The Big Think on Wellness

Professor Annalise Roberts
M 11:30 AM - 2:30 PM
HC S126 | College Avenue Campus

Index # 20149

Wellness is an optimal state of health of individuals and groups. There are two focal concerns: the realization of the fullest potential of an individual physically, psychologically, socially, spiritually and economically, and the fulfillment of one’s role expectations in the family, community, place of worship, workplace and other settings.

-The World Health Organization.

This course explores the vast macrocosm that makes up the $4.2 trillion wellness industry. With an eye to the past, we will examine current and future trends, discover tech interfaces, including the growing importance of block chain technology, and research how business, government, and non-profit interests have incorporated wellness into their products and services, as well as into their own workplaces.

Although it’s difficult to find a commonly agreed upon definition of “wellness,” the idea of it has penetrated almost every facet of daily life.
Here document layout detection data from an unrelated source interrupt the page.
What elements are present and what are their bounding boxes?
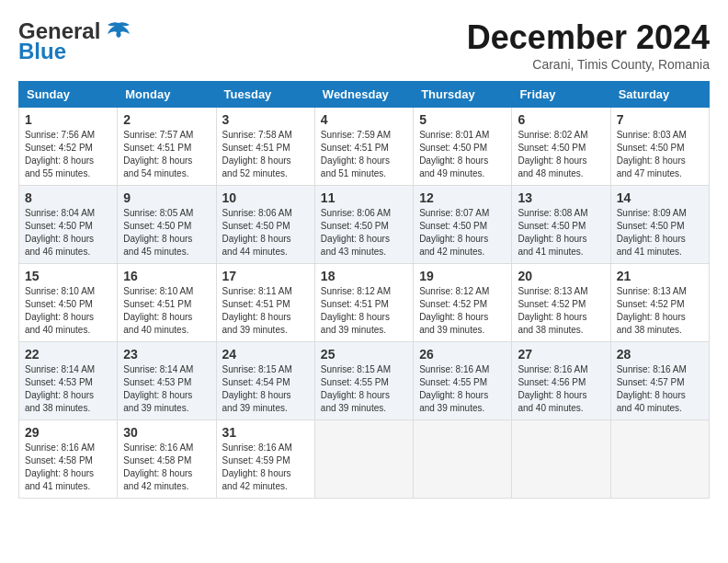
day-info: Sunrise: 8:16 AM Sunset: 4:56 PM Dayligh…: [518, 363, 604, 415]
day-number: 4: [321, 112, 407, 127]
sunrise-text: Sunrise: 8:12 AM: [321, 286, 391, 296]
calendar-day-cell: 26 Sunrise: 8:16 AM Sunset: 4:55 PM Dayl…: [414, 342, 512, 420]
calendar-day-cell: 21 Sunrise: 8:13 AM Sunset: 4:52 PM Dayl…: [610, 264, 709, 342]
day-info: Sunrise: 8:16 AM Sunset: 4:58 PM Dayligh…: [123, 442, 210, 493]
calendar-day-cell: 30 Sunrise: 8:16 AM Sunset: 4:58 PM Dayl…: [118, 420, 216, 499]
calendar-day-cell: 24 Sunrise: 8:15 AM Sunset: 4:54 PM Dayl…: [216, 342, 314, 420]
sunrise-text: Sunrise: 8:12 AM: [419, 286, 489, 296]
day-info: Sunrise: 8:04 AM Sunset: 4:50 PM Dayligh…: [25, 207, 111, 259]
col-thursday: Thursday: [414, 82, 512, 108]
daylight-text: Daylight: 8 hours and 39 minutes.: [222, 390, 291, 413]
sunset-text: Sunset: 4:58 PM: [123, 455, 191, 465]
sunrise-text: Sunrise: 8:07 AM: [419, 208, 489, 218]
daylight-text: Daylight: 8 hours and 48 minutes.: [518, 155, 586, 178]
daylight-text: Daylight: 8 hours and 40 minutes.: [123, 312, 192, 335]
sunrise-text: Sunrise: 8:16 AM: [617, 364, 687, 374]
calendar-day-cell: 4 Sunrise: 7:59 AM Sunset: 4:51 PM Dayli…: [314, 108, 413, 186]
sunset-text: Sunset: 4:50 PM: [321, 221, 389, 231]
calendar-day-cell: 7 Sunrise: 8:03 AM Sunset: 4:50 PM Dayli…: [610, 108, 709, 186]
calendar-day-cell: [314, 420, 413, 499]
day-number: 17: [222, 269, 309, 283]
title-block: December 2024 Carani, Timis County, Roma…: [467, 18, 710, 72]
day-info: Sunrise: 8:11 AM Sunset: 4:51 PM Dayligh…: [222, 285, 309, 337]
daylight-text: Daylight: 8 hours and 38 minutes.: [617, 312, 686, 335]
day-number: 6: [518, 112, 604, 127]
month-title: December 2024: [467, 18, 710, 57]
day-number: 23: [123, 347, 210, 362]
sunrise-text: Sunrise: 8:05 AM: [123, 208, 193, 218]
sunrise-text: Sunrise: 8:16 AM: [25, 442, 95, 453]
calendar-day-cell: 5 Sunrise: 8:01 AM Sunset: 4:50 PM Dayli…: [414, 108, 512, 186]
day-info: Sunrise: 8:16 AM Sunset: 4:58 PM Dayligh…: [25, 442, 111, 493]
logo-bird-icon: [106, 21, 131, 41]
calendar-day-cell: 17 Sunrise: 8:11 AM Sunset: 4:51 PM Dayl…: [216, 264, 314, 342]
daylight-text: Daylight: 8 hours and 39 minutes.: [222, 312, 291, 335]
daylight-text: Daylight: 8 hours and 41 minutes.: [617, 234, 686, 257]
day-number: 15: [25, 269, 111, 283]
daylight-text: Daylight: 8 hours and 38 minutes.: [518, 312, 586, 335]
calendar-day-cell: [414, 420, 512, 499]
sunset-text: Sunset: 4:51 PM: [321, 299, 389, 309]
sunrise-text: Sunrise: 8:04 AM: [25, 208, 95, 218]
daylight-text: Daylight: 8 hours and 40 minutes.: [617, 390, 686, 413]
calendar-day-cell: [512, 420, 610, 499]
sunset-text: Sunset: 4:55 PM: [321, 377, 389, 387]
calendar-day-cell: 14 Sunrise: 8:09 AM Sunset: 4:50 PM Dayl…: [610, 186, 709, 264]
sunrise-text: Sunrise: 8:16 AM: [518, 364, 587, 374]
day-info: Sunrise: 8:06 AM Sunset: 4:50 PM Dayligh…: [222, 207, 309, 259]
calendar-day-cell: 15 Sunrise: 8:10 AM Sunset: 4:50 PM Dayl…: [19, 264, 118, 342]
daylight-text: Daylight: 8 hours and 39 minutes.: [419, 390, 488, 413]
day-number: 26: [419, 347, 506, 362]
daylight-text: Daylight: 8 hours and 46 minutes.: [25, 234, 94, 257]
day-number: 25: [321, 347, 407, 362]
day-number: 24: [222, 347, 309, 362]
day-number: 16: [123, 269, 210, 283]
sunset-text: Sunset: 4:59 PM: [222, 455, 290, 465]
calendar-day-cell: 11 Sunrise: 8:06 AM Sunset: 4:50 PM Dayl…: [314, 186, 413, 264]
calendar-week-row: 15 Sunrise: 8:10 AM Sunset: 4:50 PM Dayl…: [19, 264, 710, 342]
day-info: Sunrise: 8:03 AM Sunset: 4:50 PM Dayligh…: [617, 129, 703, 180]
calendar-day-cell: 20 Sunrise: 8:13 AM Sunset: 4:52 PM Dayl…: [512, 264, 610, 342]
daylight-text: Daylight: 8 hours and 55 minutes.: [25, 155, 94, 178]
day-info: Sunrise: 8:07 AM Sunset: 4:50 PM Dayligh…: [419, 207, 506, 259]
day-number: 29: [25, 425, 111, 440]
calendar-day-cell: 18 Sunrise: 8:12 AM Sunset: 4:51 PM Dayl…: [314, 264, 413, 342]
sunrise-text: Sunrise: 7:56 AM: [25, 130, 95, 140]
daylight-text: Daylight: 8 hours and 44 minutes.: [222, 234, 291, 257]
day-info: Sunrise: 7:56 AM Sunset: 4:52 PM Dayligh…: [25, 129, 111, 180]
daylight-text: Daylight: 8 hours and 41 minutes.: [25, 468, 94, 491]
calendar-week-row: 8 Sunrise: 8:04 AM Sunset: 4:50 PM Dayli…: [19, 186, 710, 264]
calendar-day-cell: 19 Sunrise: 8:12 AM Sunset: 4:52 PM Dayl…: [414, 264, 512, 342]
calendar-day-cell: 1 Sunrise: 7:56 AM Sunset: 4:52 PM Dayli…: [19, 108, 118, 186]
sunrise-text: Sunrise: 8:15 AM: [222, 364, 292, 374]
day-number: 27: [518, 347, 604, 362]
sunrise-text: Sunrise: 8:14 AM: [25, 364, 95, 374]
sunset-text: Sunset: 4:50 PM: [419, 143, 487, 153]
sunset-text: Sunset: 4:50 PM: [25, 299, 93, 309]
calendar-day-cell: 12 Sunrise: 8:07 AM Sunset: 4:50 PM Dayl…: [414, 186, 512, 264]
sunrise-text: Sunrise: 8:16 AM: [419, 364, 489, 374]
sunset-text: Sunset: 4:50 PM: [419, 221, 487, 231]
daylight-text: Daylight: 8 hours and 39 minutes.: [321, 390, 390, 413]
daylight-text: Daylight: 8 hours and 47 minutes.: [617, 155, 686, 178]
sunset-text: Sunset: 4:50 PM: [518, 221, 586, 231]
day-info: Sunrise: 8:10 AM Sunset: 4:50 PM Dayligh…: [25, 285, 111, 337]
calendar-day-cell: 6 Sunrise: 8:02 AM Sunset: 4:50 PM Dayli…: [512, 108, 610, 186]
sunset-text: Sunset: 4:52 PM: [518, 299, 586, 309]
calendar-week-row: 1 Sunrise: 7:56 AM Sunset: 4:52 PM Dayli…: [19, 108, 710, 186]
location-text: Carani, Timis County, Romania: [467, 57, 710, 72]
sunrise-text: Sunrise: 8:14 AM: [123, 364, 193, 374]
page-header: General Blue December 2024 Carani, Timis…: [18, 18, 710, 72]
day-info: Sunrise: 8:16 AM Sunset: 4:59 PM Dayligh…: [222, 442, 309, 493]
sunrise-text: Sunrise: 8:09 AM: [617, 208, 687, 218]
sunset-text: Sunset: 4:50 PM: [617, 221, 685, 231]
day-number: 5: [419, 112, 506, 127]
sunset-text: Sunset: 4:52 PM: [617, 299, 685, 309]
day-number: 30: [123, 425, 210, 440]
calendar-day-cell: 22 Sunrise: 8:14 AM Sunset: 4:53 PM Dayl…: [19, 342, 118, 420]
daylight-text: Daylight: 8 hours and 40 minutes.: [518, 390, 586, 413]
day-number: 21: [617, 269, 703, 283]
day-info: Sunrise: 7:59 AM Sunset: 4:51 PM Dayligh…: [321, 129, 407, 180]
sunset-text: Sunset: 4:50 PM: [518, 143, 586, 153]
sunrise-text: Sunrise: 8:16 AM: [123, 442, 193, 453]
Not only has it become a touchstone for a variety of interdisciplinary lifestyle issues (the food we eat, the clothes we wear, how and where we live, the way we learn, work, and sleep, and how we spend our leisure time), but the tenets of wellness traverse many different disciplines including medicine, engineering, food science, nutrition, education, pharmacy, psychology, politics, urban planning, architecture, industrial design, music, art, and theater.

We will develop an understanding of how the array of products and services, everything from wellness tourism, personalized vitamins, medical wearables, and plant-based meat and fish alternatives, to elder-care robots, brain optimization, music-therapy for child refugees, wellness real estate, and examples of law-suit-inspiring pseudoscience, are all parts of the burgeoning wellness marketplace.

Students will research the economic, political, social, and cultural forces impacting wellness, develop an understanding of how social ecology and heuristic and systematic thinking affect decision-making about wellness, and learn about how Design Thinking is helping providers develop better products, services and ways of communicating.